In Part 1 and Part 2 we covered everything from initial device provisioning to the continuous deployment of changes to our network. We ended with a very simplistic example that barely scratched the surface of the corner cases and scaling challenges that can be encountered along the way. From a process perspective however, now that we have this shiny new toy that’s going to fully overhaul how our team operates the network, what did we accomplish here?
- Single source of truth/management – Having all device changes pushed via a centralized manner introduces a level of configuration uniformity and confidence that just isn’t present in today’s enterprise networks.
- Reproducible templates and consistency – Once a new device is deployed (or an existing one is converted to a template), gone are the days of finding that one device or one port that is not configured up to your standard. This design also heavily encourages building your configurations in a cookie cutter fashion. When deploying a new device, the amount of non-standard config you might be thinking of pushing is directly proportional to the amount of new templates you’ll have to code, which should discourage you from going in the unique snowflake direction as much as possible.

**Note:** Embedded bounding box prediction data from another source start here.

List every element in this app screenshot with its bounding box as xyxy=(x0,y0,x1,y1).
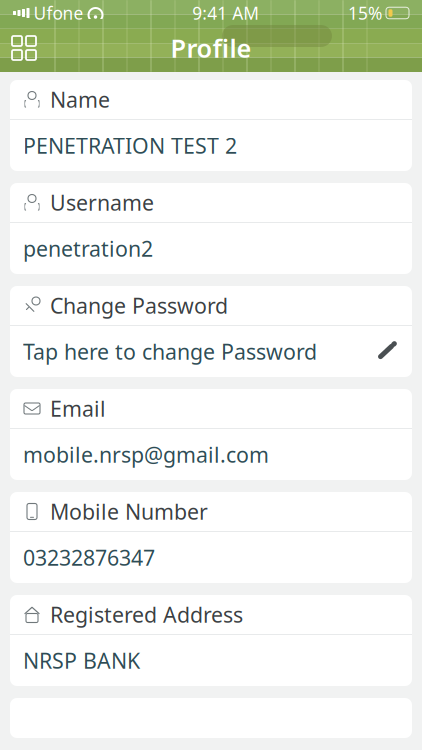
staticText: Mobile Number xyxy=(50,497,208,526)
staticText: 03232876347 xyxy=(23,543,155,572)
staticText: penetration2 xyxy=(23,234,153,263)
staticText: Profile xyxy=(170,31,252,65)
staticText: Name xyxy=(50,85,110,114)
staticText: Username xyxy=(50,188,154,217)
button[interactable]: Menu xyxy=(0,26,48,70)
staticText: NRSP BANK xyxy=(23,646,140,675)
staticText: PENETRATION TEST 2 xyxy=(23,131,237,160)
staticText: 15% xyxy=(348,2,382,24)
staticText: Change Password xyxy=(50,291,228,320)
staticText: 9:41 AM xyxy=(192,2,259,24)
staticText: Ufone xyxy=(34,2,84,24)
staticText: Tap here to change Password xyxy=(23,337,317,366)
staticText: Registered Address xyxy=(50,600,243,629)
button[interactable]: Change Password xyxy=(10,286,412,377)
staticText: mobile.nrsp@gmail.com xyxy=(23,440,269,469)
staticText: Email xyxy=(50,394,106,423)
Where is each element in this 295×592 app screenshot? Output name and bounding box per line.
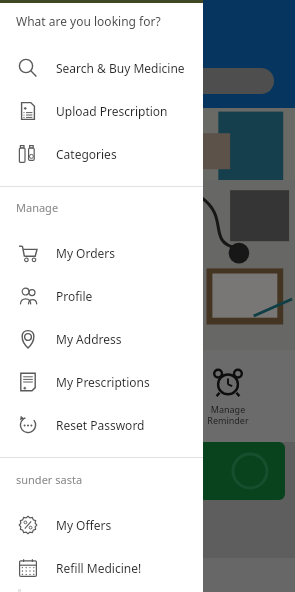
staticText: Search for medicine and otc ...	[48, 74, 204, 89]
staticText: Profile	[56, 288, 93, 304]
button[interactable]: Reset Password	[0, 403, 203, 446]
staticText: Upload Prescription	[56, 103, 168, 119]
button[interactable]: My Offers	[0, 503, 203, 546]
staticText: sunder sasta	[16, 472, 83, 487]
staticText: Refill Medicine!	[56, 560, 142, 576]
staticText: Manage	[16, 200, 59, 215]
button[interactable]: Profile	[0, 274, 203, 317]
staticText: My Prescriptions	[56, 374, 150, 390]
button[interactable]: Refill Medicine!	[0, 546, 203, 589]
staticText: Search & Buy Medicine	[56, 60, 185, 76]
staticText: What are you looking for?	[16, 13, 161, 29]
staticText: Categories	[56, 146, 117, 162]
button[interactable]: My Address	[0, 317, 203, 360]
staticText: Reset Password	[56, 417, 145, 433]
staticText: My Address	[56, 331, 122, 347]
staticText: Order on WhatsApp	[24, 463, 138, 479]
button[interactable]: Search & Buy Medicine	[0, 46, 203, 89]
button[interactable]: Categories	[0, 132, 203, 175]
button[interactable]: My Orders	[0, 231, 203, 274]
staticText: My Orders	[56, 245, 116, 261]
button[interactable]: Upload Prescription	[0, 89, 203, 132]
button[interactable]	[0, 589, 203, 592]
staticText: Manage Reminder	[207, 403, 249, 426]
staticText: My Offers	[56, 517, 112, 533]
button[interactable]: My Prescriptions	[0, 360, 203, 403]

- Human error – Sure there is still a lot of room for human error in this process, but I’d argue that the level of visibility and consistency decreases the chance of fat fingering a change.

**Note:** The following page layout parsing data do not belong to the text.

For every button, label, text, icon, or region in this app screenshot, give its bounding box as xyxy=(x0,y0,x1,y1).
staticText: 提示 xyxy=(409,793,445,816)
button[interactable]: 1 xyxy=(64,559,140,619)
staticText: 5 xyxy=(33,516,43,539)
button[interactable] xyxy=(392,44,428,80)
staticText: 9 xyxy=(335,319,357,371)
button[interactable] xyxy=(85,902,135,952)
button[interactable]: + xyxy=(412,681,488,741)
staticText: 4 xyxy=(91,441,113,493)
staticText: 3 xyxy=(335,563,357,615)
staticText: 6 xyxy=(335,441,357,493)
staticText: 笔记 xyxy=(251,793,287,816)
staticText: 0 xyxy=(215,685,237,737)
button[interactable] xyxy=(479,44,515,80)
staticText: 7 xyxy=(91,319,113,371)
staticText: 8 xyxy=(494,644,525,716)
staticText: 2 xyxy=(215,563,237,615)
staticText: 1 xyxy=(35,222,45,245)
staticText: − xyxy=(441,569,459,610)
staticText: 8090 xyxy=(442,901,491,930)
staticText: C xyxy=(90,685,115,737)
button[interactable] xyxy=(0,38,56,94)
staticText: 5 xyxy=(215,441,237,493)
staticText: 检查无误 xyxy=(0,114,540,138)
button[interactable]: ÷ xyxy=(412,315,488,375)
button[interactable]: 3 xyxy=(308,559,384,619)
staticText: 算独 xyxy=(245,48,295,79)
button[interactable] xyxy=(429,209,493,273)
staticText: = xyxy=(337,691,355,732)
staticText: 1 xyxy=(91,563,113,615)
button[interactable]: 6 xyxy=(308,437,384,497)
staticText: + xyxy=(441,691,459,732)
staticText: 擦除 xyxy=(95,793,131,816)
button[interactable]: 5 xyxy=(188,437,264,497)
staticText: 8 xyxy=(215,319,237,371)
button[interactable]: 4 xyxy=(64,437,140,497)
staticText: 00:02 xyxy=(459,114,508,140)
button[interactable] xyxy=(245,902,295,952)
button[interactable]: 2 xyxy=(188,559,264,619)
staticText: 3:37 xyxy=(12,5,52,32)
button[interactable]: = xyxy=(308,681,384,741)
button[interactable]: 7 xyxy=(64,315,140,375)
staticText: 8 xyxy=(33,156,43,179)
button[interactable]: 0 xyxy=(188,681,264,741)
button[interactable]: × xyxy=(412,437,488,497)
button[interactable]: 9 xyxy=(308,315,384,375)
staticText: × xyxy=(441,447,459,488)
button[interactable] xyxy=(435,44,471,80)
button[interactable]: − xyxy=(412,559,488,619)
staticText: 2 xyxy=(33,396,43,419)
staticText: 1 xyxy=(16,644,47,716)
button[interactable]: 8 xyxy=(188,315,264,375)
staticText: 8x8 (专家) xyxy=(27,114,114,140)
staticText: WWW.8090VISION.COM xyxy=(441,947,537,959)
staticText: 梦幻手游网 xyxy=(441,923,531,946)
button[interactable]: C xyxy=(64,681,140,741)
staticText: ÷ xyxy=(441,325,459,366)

- Vendor independence – Let’s say we want to replace an access switch with a different vendor. Since we’re just reading in variables from a YAML file, the only work left would be to script the Jinja2 templates (a one time per vendor scope of work).
- Repeatable deployment process – As I already mentioned a few times in this exercise, we’re not writing a one-off script every time we need to push a change. We’re running the same exact Ansible playbook which pushes only the necessary changes to the affected devices. I can’t state enough how important this level of consistency is to the confidence of the change process (hello, ITIL).
- Speed of deployment – We might not see a huge bump when deploying 1 device, but if you’re introducing a new environment or even datacenter, it will become very visible.
- Uniform underlay/overlay management – We’re already managing our cloud overlay network configurations in this pipeline manner, so getting the underlay under the same process is a win.
- Compliance – Since we’re tackling configuration uniformity at the deployment layer, our confidence in having all of our devices compliant at any given time is high.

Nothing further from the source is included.